Join-calculus

The join-calculus is a process calculus developed at INRIA. The join-calculus was developed to provide a formal basis for the design of distributed programming languages, and therefore intentionally avoids communications constructs found in other process calculi, such as rendezvous communications, which are difficult to implement in a distributed setting[1]. Despite this limitation, the join-calculus is as expressive as the full \pi-calculus. Encodings of the \pi-calculus in the join-calculus, and vice-versa, have been demonstrated[2].
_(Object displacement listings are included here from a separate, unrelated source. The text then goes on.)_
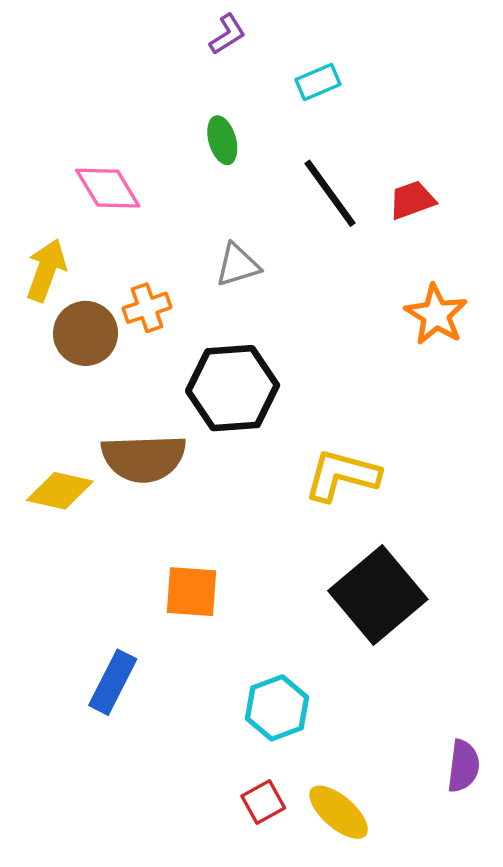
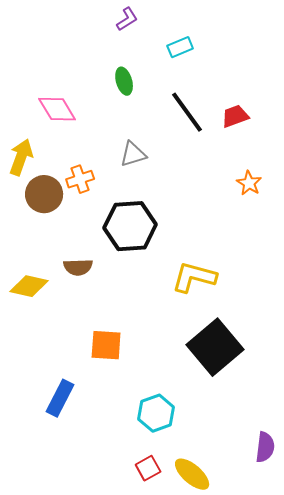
orange star: (436, 315) -> (249, 183), size x0.7
brown semicircle: (144, 458) -> (78, 267), size x0.6

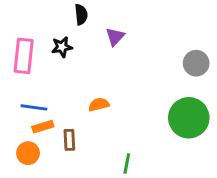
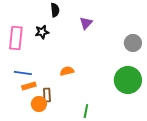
purple triangle: (115, 37) -> (86, 23), moved
orange circle: (28, 153) -> (39, 104), moved

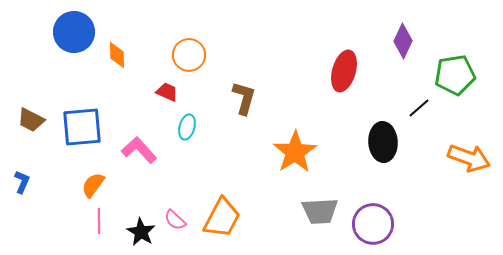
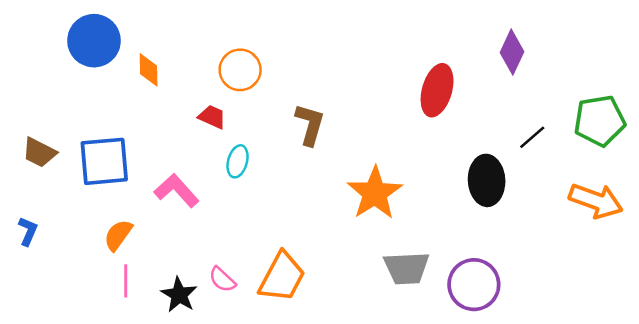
green pentagon: (455, 75) -> (600, 121), moved

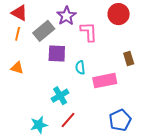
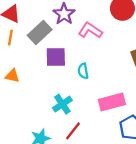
pink L-shape: (89, 32) -> (90, 30), turned -50
pink rectangle: (105, 81) -> (112, 102), moved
The join-calculus is a member of the \pi-calculus family of process calculi, and can be considered, at its core, an asynchronous \pi-calculus with several strong restrictions[3]:

However, as a language for programming, the join-calculus offers at least one convenience over the \pi-calculus — namely the use of multi-way join patterns, the ability to match against messages from multiple channels simultaneously.

Languages based on the join-calculus

The join-calculus programming language is based on the join-calculus process calculus. It is implemented as an interpreter written in OCaml, and supports statically typed distributed programming, transparent remote communication, agent-based mobility, and failure-detection[4].

JoCaml is a version of OCaml extended with join-calculus primitives.

Polyphonic C# and its successor extend C#.

MC# and Parallel C# extend Polyphonic C# and also devoted to .NET.

Join Java extends Java.

The Boost.Join library is an implementation in C++.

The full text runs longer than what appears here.